Professor Simon Tormey: Transcript
What is global citizenship and what’s at stake in the term? The term global citizenship for me reminds me of a quote by a very famous German philosopher called Hannah Arendt, who was asked what she thought about a global state, and she said, “I’ve no problems with a global state, as long as there remains a space in the world where you can escape from the global police.”
And, when I hear the term ‘global citizenship’, I can’t help thinking about Hannah Arendt’s remark in these terms – that citizenship brings obligations, duties, a particular horizon of expectations which you are expected to fulfil, perform.

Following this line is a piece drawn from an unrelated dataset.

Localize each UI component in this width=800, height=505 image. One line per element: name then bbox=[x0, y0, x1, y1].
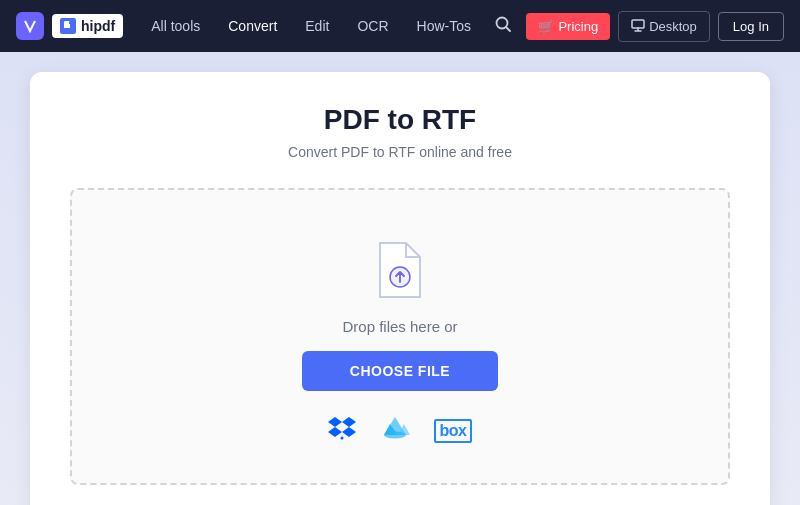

And, when you talk about global citizenship, that means there are global expectations, obligations, duties, which are going to be backed by something, backed by some force, backed by some penalty, backed by some sort of policing which will enable those things to be enforced.
So, to me, global citizenship at one level is a question of whether we are in favour of a global state, the global enforcement of a particular set of obligations and duties. That’s one level, and I think that a lot of political theorists think about global citizenship in those kinds of terms – about obligation, duty, enforcement of a particular kind of morality or ethics. And I think what’s quite interesting is that, in a much softer voice, you hear calls for a different kind of global citizenship which doesn’t have what I would call a ‘state-ist’ character: in other words which isn’t about a hierarchical relationship between those who issue commands, those who are the representatives of our best interests, those who represent the universal, if you like, and which tell us (the little people) what it is that we should be doing.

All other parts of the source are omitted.